The full text of an address by Sinn Fein President Gerry Adams to a conference in Dublin at the weekend on the theme of Uniting Ireland.
I want to welcome all of you here today.
Ba mhaith liom aitheantas speisialta a thabhairt d’ár gcomhordaitheoir ar Éire Aontaithe, Lucilita Bhreathnach agus an foireann a bhí ag obair leí le roinnt míonna chun an comhdháil seo a chuir le chéile; an comhdháil i gCorcaigh ar an tseachtain seo chugainn agus atá ag eagrú comhdháil i nGaillimh i mí Dheireadh Fómhair agus sa tuaisceart níos moille i mbliana.
[I would like to give special recognition to our United Ireland co-ordinator, Lucilita Bhreathnach and the team which has worked with her to put together this conference; the conference in Cork next week and who are organising a conference in Galway in October and in the north earlier in the year.]
These conferences are part of a strategy by Sinn Féin to raise awareness and encourage a national conversation around the goal of a United Ireland and create inclusive platforms for an engagement on this crucially important issue.
In recent years Sinn Féin has held conferences in London, in the United States and in Canada.
These were part of a process of consciously reaching out to the millions who make up the Irish diaspora.
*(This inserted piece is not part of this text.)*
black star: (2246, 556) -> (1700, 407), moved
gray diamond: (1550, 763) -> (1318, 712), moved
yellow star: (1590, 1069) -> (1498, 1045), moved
All of the conferences were well attended and have generated activity and momentum around the Uniting Ireland project.
Our friends in Irish America have been particularly successful and resolutions in support of Irish unity have been passed at State, County and City levels in many areas.
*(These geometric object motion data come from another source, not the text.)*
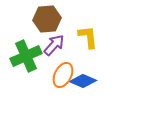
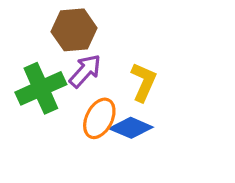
yellow L-shape: (88, 37) -> (144, 82), moved, turned 30

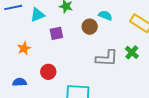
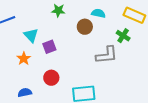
cyan triangle: (38, 15) -> (31, 35), moved, turned -42
purple square: (56, 33) -> (49, 47), moved
green cross: (132, 52) -> (123, 36), moved

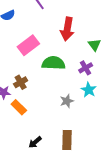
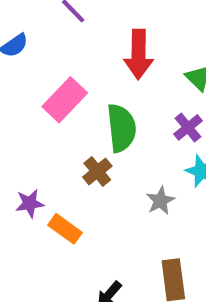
green semicircle: (53, 63) -> (121, 128), turned 90
brown cross: (21, 82) -> (97, 171), moved

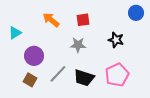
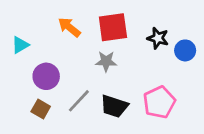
blue circle: (136, 13) -> (185, 50), moved
red square: (83, 20) -> (113, 27), size x1.6
black star: (116, 40) -> (158, 38), moved

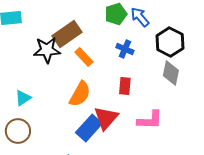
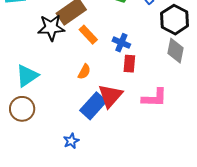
blue cross: (125, 49) -> (121, 43), moved
orange semicircle: (80, 94) -> (84, 72), size x0.6
cyan triangle: (23, 98) -> (27, 76), size x1.4

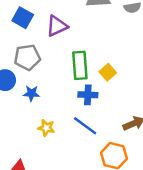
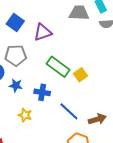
green rectangle: (80, 65) -> (58, 67), turned -55
blue cross: (88, 95) -> (42, 92), moved
blue line: (85, 126) -> (69, 111), moved

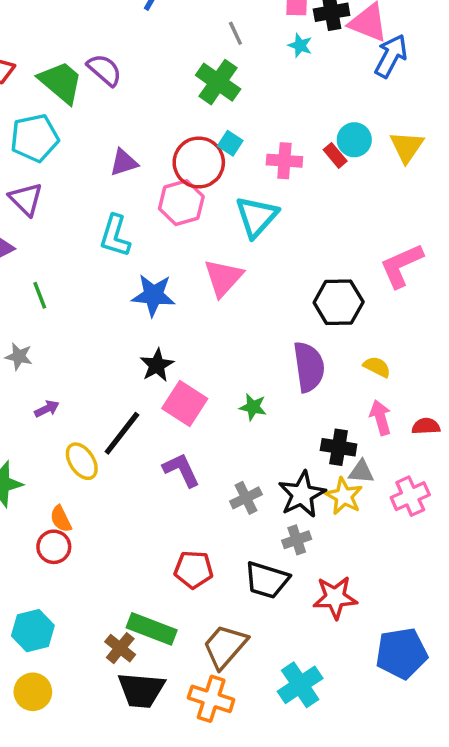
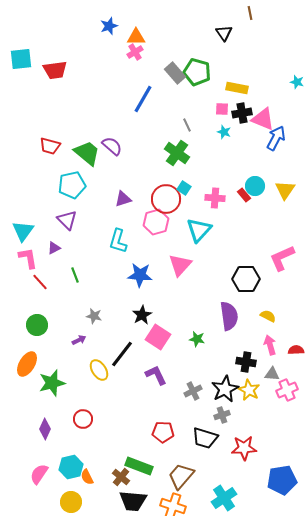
gray star: (19, 356) -> (94, 316), moved
gray triangle: (361, 472) -> (272, 374), moved
orange semicircle: (61, 519) -> (87, 477), moved

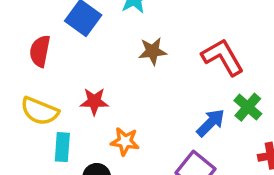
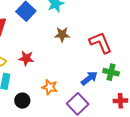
green cross: (248, 107) -> (111, 72), turned -35
orange star: (125, 141) -> (50, 87), moved

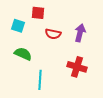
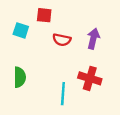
green semicircle: (23, 54) -> (20, 77), moved, turned 66
cyan line: (40, 80) -> (63, 94), moved

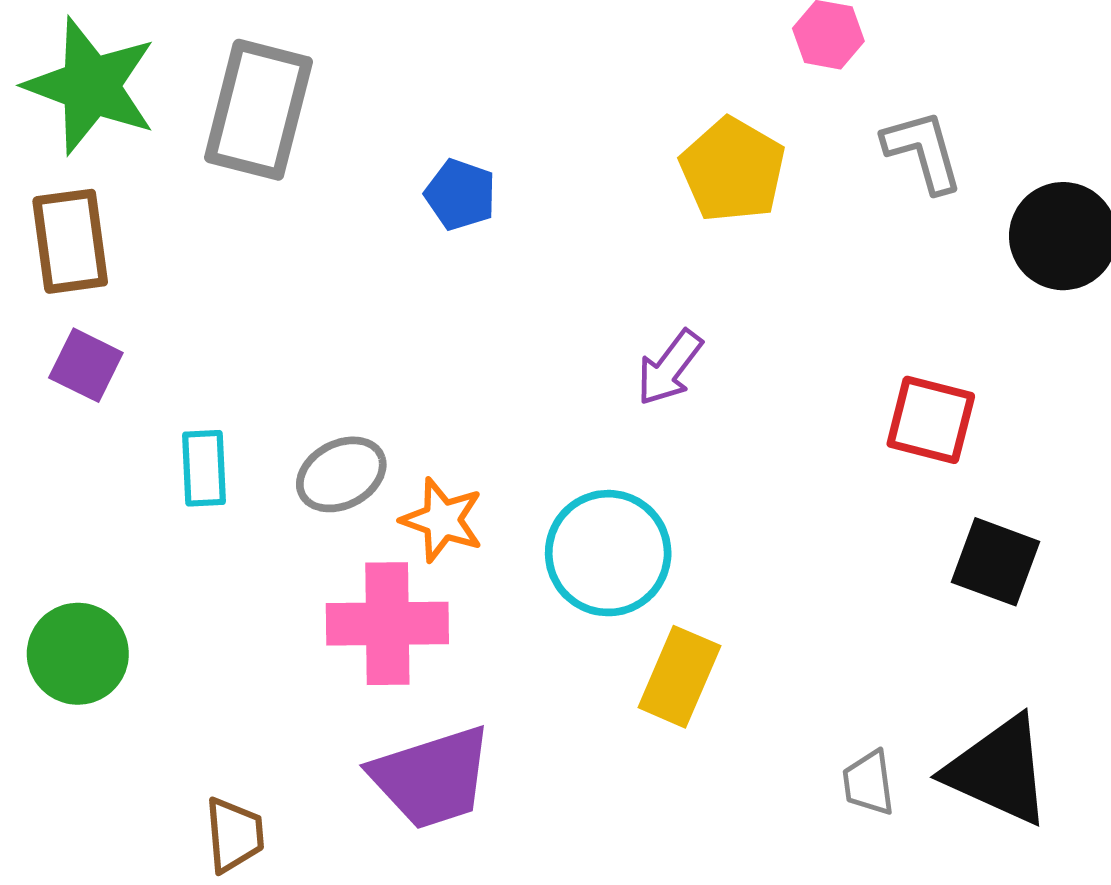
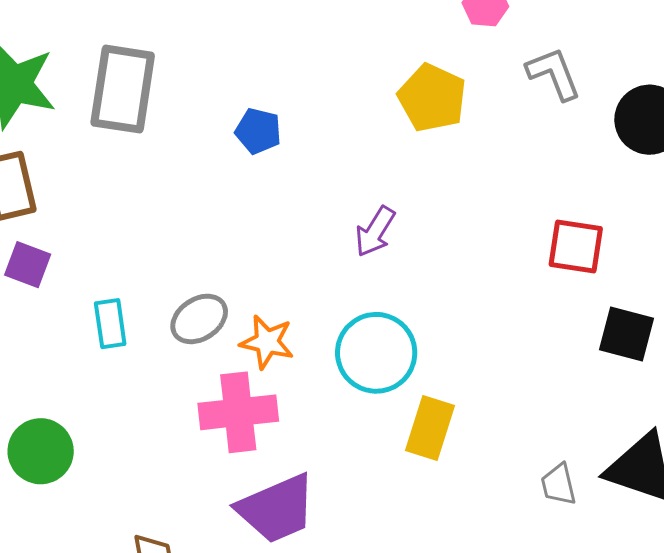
purple arrow: (669, 368) -> (375, 232), moved

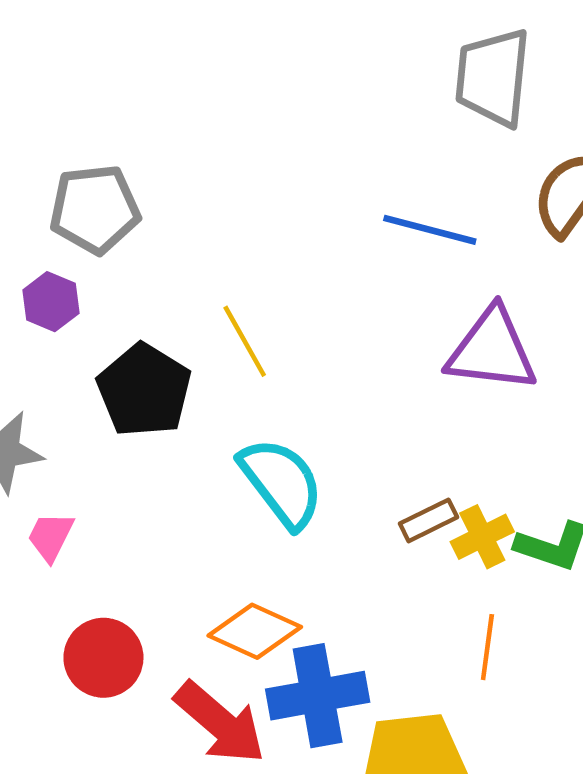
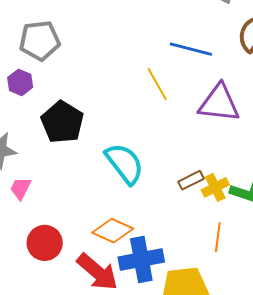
yellow line: (245, 341) -> (157, 84), moved

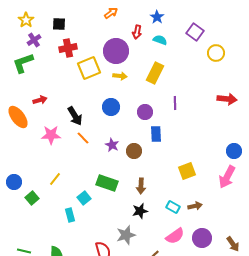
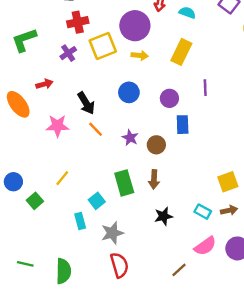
purple cross: (34, 40) -> (68, 53), moved
yellow square: (187, 171) -> (228, 182), moved
green rectangle: (107, 183) -> (124, 183), turned 55
brown arrow: (141, 186) -> (154, 179), moved
gray star: (126, 235) -> (112, 233), moved

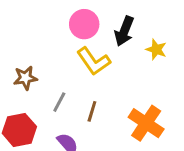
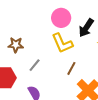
brown line: (92, 111) -> (71, 68), moved

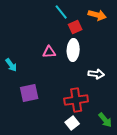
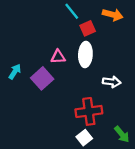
cyan arrow: (11, 65) -> (15, 72), turned -112
purple square: (29, 93) -> (42, 78), moved, turned -30

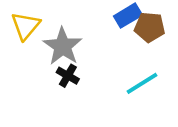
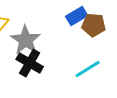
black cross: (68, 76) -> (30, 63), size x1.5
Beidh ról an diaspóra, mar a bhí leis na céadta bliain anuas, rí-thábhachtach chun Aontacht na hÉireann a bhrú ar aghaidh agus a thabhairt chun críche.
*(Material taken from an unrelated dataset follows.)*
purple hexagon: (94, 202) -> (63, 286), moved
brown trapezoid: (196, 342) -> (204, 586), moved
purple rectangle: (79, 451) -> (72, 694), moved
[The role of the diaspora, as it has been for centuries, will be very important in moving forward towards the Unity of Ireland and bringing it to a conclusion.]
But of course, it is here on this island that the arguments and debates and persuasion must take place.
This conference, and the one in Monaghan last November is a part of that process.
And it is appropriate that it is held here in the Rotunda.
This is in the heart of Dublin.
Is ann sa chathair seo a bhí an Ghluaiseacht Éireannaigh Aontaithe ag pleanáil agus ag cumadh éirigh amach; an áit ar eagraigh Éire Óg agus na Fíníní agus an áit ar thárla Éirigh Amach 1916.
[It is in this city that the United Ireland Movement planned and organised rebellion; the place that Eire Og and the Fenians were founded, and the site of the 1916 Easter Rising.]
All around us are the streets and lanes and buildings that are the backdrop to the Easter Rising.
A few yards away is the place where Tom Clarke’s shop was, and where the IRB leadership frequently met and planned the Rising.
The GPO is a few minutes walk down O Connell Street, and behind it is Moore Street, where, after days of bitter fighting, the remaining leaders of the Rising met in number 16 and agreed the surrender.
Outside these walls the Volunteers of that era defiantly paraded to the British held barricades and from there to prisons and prison camps in Britain.
On the edge of the Rotunda is the spot where British soldiers stripped Tom Clarke naked after his capture in an effort to humiliate him.
But Tom had endured worse in his 15 years in English prisons.
And behind us is the Garden of Remembrance.
A place of pilgrimage for those who wish to pay their respects to the fallen heroes of Irish’s long struggle for independence and freedom.
It was here that the English Queen came a short time ago to lay a wreath in honour of those brave men and women who died for Irish freedom.
Many of the heroes remembered there were executed by British crown forces.
The laying of the wreath was a recognition that they fought in a just cause.
The Irish Government and the other political parties in this state know that their sacrifices were not for a partitioned Ireland or a 26 County Republic, though they rarely admit it.
But of equal significance was the Proclamation, read that Easter Monday by Padraig Pearse, standing outside the GPO.
The principles and values, the philosophy and ideals which it aspired to are what inspire this generation of Irish republicans.
It is a freedom charter for this whole island and all the people who live here.
It guarantees religious and civil liberty and is avowedly anti-sectarian.
It promotes equal rights and equal opportunities for all citizens.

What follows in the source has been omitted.